Stocks were also helped by speculation that China's central bank will act soon to help the world's No. 2 economy.

Lorraine Tan, director at Standard & Poor's equity research in Singapore, said she believes the Chinese government is likely to introduce incentives to encourage domestic spending rather than making more money available for loans, as the U.S. Federal Reserve has done under its quantitative easing programs.

"Banks are indicating that they are not finding takers for loans," Tan said.

"The Chinese have a lot of flexibility ... the question is, they will only act on it if they think it will achieve something."

Hong Kong's Hang Seng Index rose 0.4 percent to 20,836.06. South Korea's Kospi added nearly 0.2 percent to 1,992.12 and Australia's S&P/ASX 200 gained 0.2 percent to 4,394.10. Benchmarks in Singapore, Taiwan, mainland China, Thailand and the Philippines also rose.

But Japan's Nikkei 225 index lost 0.8 percent to 8,876.77, sinking on a government report that showed industrial production fell a further 1.3 percent in August. Weak global and domestic demand is weighing on manufacturers, particularly electronics makers, who are facing intense competition from South Korean, Taiwanese and other Asian manufacturers.

The strong yen, which erodes overseas earnings and makes Japanese-made products relatively more expensive, is also eating into profits.

Major Japanese exporters got slammed. Toyota Motor Corp. fell 2.3 percent and Honda Motor Co. shed 2.7 percent. Ricoh Co. slid 3 percent.

Rising gold prices helped related shares. Hong Kong-listed Zijin Mining Co., China's largest gold miner, gained 2 percent. Australia's Newcrest Mining Ltd. jumped 3.8 percent.

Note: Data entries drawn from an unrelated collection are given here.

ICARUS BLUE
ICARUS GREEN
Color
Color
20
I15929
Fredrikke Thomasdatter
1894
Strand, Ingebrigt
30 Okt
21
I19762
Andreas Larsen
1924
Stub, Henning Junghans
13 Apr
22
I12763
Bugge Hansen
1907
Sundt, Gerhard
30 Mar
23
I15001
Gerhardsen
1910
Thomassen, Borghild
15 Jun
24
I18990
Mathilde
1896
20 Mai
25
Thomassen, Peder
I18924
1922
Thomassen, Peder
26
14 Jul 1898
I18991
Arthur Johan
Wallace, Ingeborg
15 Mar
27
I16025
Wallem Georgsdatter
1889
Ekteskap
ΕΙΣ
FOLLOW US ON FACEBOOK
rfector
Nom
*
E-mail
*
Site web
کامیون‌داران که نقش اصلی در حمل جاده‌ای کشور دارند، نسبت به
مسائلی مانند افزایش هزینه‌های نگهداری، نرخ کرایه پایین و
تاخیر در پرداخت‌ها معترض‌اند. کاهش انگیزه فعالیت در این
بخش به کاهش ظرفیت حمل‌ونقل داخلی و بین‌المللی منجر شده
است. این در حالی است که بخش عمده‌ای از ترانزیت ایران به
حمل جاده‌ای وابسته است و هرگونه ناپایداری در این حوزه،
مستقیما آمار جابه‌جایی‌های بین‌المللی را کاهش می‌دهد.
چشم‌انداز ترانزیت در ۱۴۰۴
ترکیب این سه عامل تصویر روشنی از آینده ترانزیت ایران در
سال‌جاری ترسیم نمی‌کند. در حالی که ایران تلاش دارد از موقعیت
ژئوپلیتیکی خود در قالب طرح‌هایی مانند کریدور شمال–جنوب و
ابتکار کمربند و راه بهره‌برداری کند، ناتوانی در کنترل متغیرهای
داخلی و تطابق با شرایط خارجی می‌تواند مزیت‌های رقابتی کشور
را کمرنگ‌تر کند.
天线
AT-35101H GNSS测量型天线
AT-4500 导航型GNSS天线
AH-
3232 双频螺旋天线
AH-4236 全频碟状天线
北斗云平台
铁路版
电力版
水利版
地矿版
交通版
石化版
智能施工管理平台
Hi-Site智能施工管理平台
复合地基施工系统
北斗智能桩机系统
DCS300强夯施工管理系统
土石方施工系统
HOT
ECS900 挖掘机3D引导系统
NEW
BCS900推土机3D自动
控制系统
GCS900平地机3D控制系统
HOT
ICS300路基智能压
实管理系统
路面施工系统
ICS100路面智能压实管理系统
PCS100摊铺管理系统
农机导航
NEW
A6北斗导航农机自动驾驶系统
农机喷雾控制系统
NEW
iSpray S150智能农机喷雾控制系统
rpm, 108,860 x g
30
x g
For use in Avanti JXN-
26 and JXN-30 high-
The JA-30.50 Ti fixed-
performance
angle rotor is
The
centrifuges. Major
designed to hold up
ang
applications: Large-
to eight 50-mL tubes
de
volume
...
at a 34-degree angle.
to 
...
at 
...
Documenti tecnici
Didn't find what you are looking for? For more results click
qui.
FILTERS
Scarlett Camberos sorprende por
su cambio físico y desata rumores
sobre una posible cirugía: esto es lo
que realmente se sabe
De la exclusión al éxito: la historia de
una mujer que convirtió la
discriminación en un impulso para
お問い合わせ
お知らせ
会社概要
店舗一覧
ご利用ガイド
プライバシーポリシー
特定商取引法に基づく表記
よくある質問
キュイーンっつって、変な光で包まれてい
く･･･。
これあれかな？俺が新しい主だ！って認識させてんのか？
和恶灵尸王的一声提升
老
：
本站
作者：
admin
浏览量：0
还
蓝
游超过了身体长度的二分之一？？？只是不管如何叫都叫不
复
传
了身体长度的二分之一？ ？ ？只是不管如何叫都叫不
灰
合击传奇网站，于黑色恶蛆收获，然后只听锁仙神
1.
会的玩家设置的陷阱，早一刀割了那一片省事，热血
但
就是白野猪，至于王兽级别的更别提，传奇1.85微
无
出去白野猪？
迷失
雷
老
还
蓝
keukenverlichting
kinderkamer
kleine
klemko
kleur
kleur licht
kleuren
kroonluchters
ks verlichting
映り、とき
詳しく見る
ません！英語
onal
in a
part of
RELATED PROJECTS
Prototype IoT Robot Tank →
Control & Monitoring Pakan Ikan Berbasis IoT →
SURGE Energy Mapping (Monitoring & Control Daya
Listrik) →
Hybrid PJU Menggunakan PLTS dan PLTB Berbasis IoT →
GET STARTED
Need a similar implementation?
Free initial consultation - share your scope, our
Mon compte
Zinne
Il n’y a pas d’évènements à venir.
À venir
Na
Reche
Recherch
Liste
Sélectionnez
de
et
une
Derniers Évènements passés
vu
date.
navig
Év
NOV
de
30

Spain's budget announcement propelled Wall Street stocks to their first gain of the week, despite mixed data on the U.S. economy.

The Dow Jones industrial average rose 0.5 percent to 13,485.97. The S&P 500 index rose 1 percent to 1,447.15. The Nasdaq composite index rose 1.4 percent to 3,136.60.

The U.S. government said the overall economy grew at a slower annual rate in the April-through-June quarter than it previously estimated. Companies cut orders for durable goods last month. But the number of Americans seeking unemployment benefits fell.

Benchmark oil for November delivery was up 49 cents to $92.34 per barrel in electronic trading on the New York Mercantile Exchange. The contract rose $1.87 to finish at $91.85 on the Nymex on Thursday.

In currencies, the euro rose to $1.2932 from $1.2917 late Thursday in New York. The dollar fell to 77.50 yen from 77.62 yen.